Prior to his appointment to the bench in 1988, Judge Minuskin was in private practice, first in Paterson and then Fair Lawn, for twenty-eight years. While maintaining a thriving and expansive general practice, he served the Borough of Fair Lawn in three part-time capacities from 1953 to 1961. He was Assistant Borough Attorney from 1953 to 1955; Borough Attorney from 1955 to 1958; and Borough Magistrate from 1958 to 1961. Relentlessly eager to serve the public in some capacity, Judge Minuskin was a Commissioner of the Bergen County Board of Taxation from 1967 until 1977, serving as its president from 1975 to 1976.
Judge Minuskin also served on the board of directors of numerous civic and business organizations including the Fair Lawn Mental Health Center, the Fair Lawn Jewish Community Center, the Lawyers Division of the United Jewish Appeal (as Chair in 1965), the Preakness Hills Country Club, and the Interchange State Bank. He was president of the Fair Lawn Kiwanis Club and maintained membership in local posts of both the American Legion and the Jewish War Veterans. He also participated in numerous charitable efforts on behalf of various organizations including the Fair Lawn-East Paterson Charities Fund, Barnert Memorial Hospital Center, United Jewish Appeal, and Multiple Sclerosis Society.

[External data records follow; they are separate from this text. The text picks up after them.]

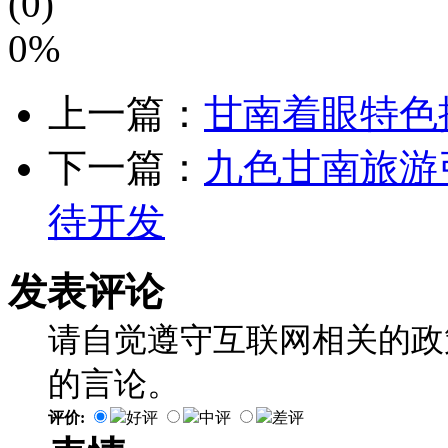
(0)
0%
上一篇：
甘南着眼特色
下一篇：
九色甘南旅游
待开发
发表评论
请自觉遵守互联网相关的政
的言论。
评价:
好评
中评
差评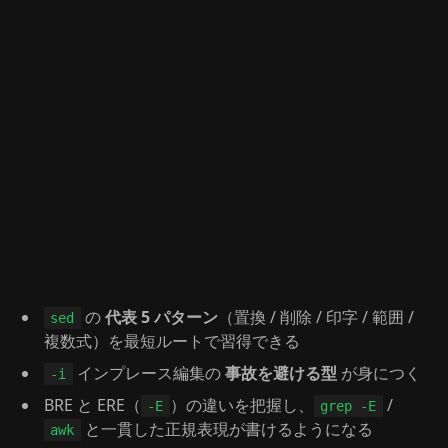
の
代表 5 パターン
（置換 / 削除 / 印字 / 範囲 /
sed
複数式）を最短ルートで習得できる
インプレース編集の
事故を避ける型
が身につく
-i
BRE と ERE（
）の違いを把握し、
/
-E
grep -E
と一貫した正規表現が書けるようになる
awk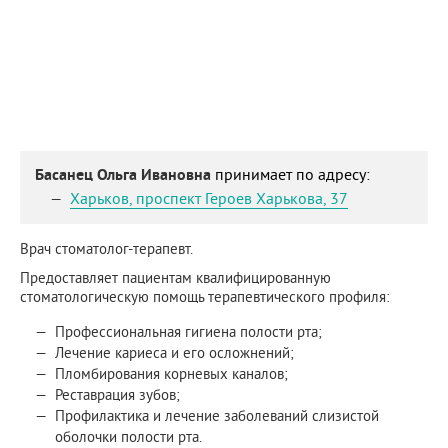
Басанец Ольга Ивановна
принимает по адресу:
Харьков
,
проспект Героев Харькова, 37
Врач стоматолог-терапевт.
Предоставляет пациентам квалифицированную
стоматологическую помощь терапевтического профиля:
Профессиональная гигиена полости рта;
Лечение кариеса и его осложнений;
Пломбирования корневых каналов;
Реставрация зубов;
Профилактика и лечение заболеваний слизистой
оболочки полости рта.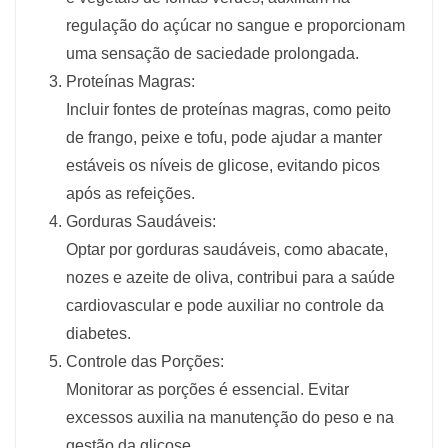
regulação do açúcar no sangue e proporcionam
uma sensação de saciedade prolongada.
Proteínas Magras:
Incluir fontes de proteínas magras, como peito
de frango, peixe e tofu, pode ajudar a manter
estáveis os níveis de glicose, evitando picos
após as refeições.
Gorduras Saudáveis:
Optar por gorduras saudáveis, como abacate,
nozes e azeite de oliva, contribui para a saúde
cardiovascular e pode auxiliar no controle da
diabetes.
Controle das Porções:
Monitorar as porções é essencial. Evitar
excessos auxilia na manutenção do peso e na
gestão da glicose.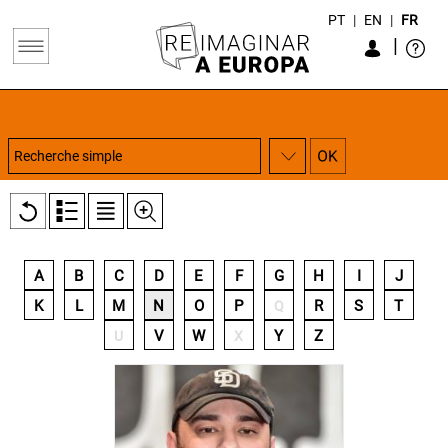
PT
|
EN
|
FR
|
A
B
C
D
E
F
G
H
I
J
K
L
M
N
O
P
R
S
T
Q
V
W
Y
Z
U
X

Judge Minuskin is a member of the American, New Jersey, Bergen County and Passaic County Bar Associations. He has received awards from the Bergen County Bar Associations, Detective Crime Clinic of New Jersey and New York, Fair Lawn Jewish Center, Interchange State Bank and Bergen County Prosecutors.
After several years of wartime service in the United States Air Force, Judge Minuskin attended Harvard College and in 1948 received his law degree from Harvard Law School where he remains active in alumni affairs.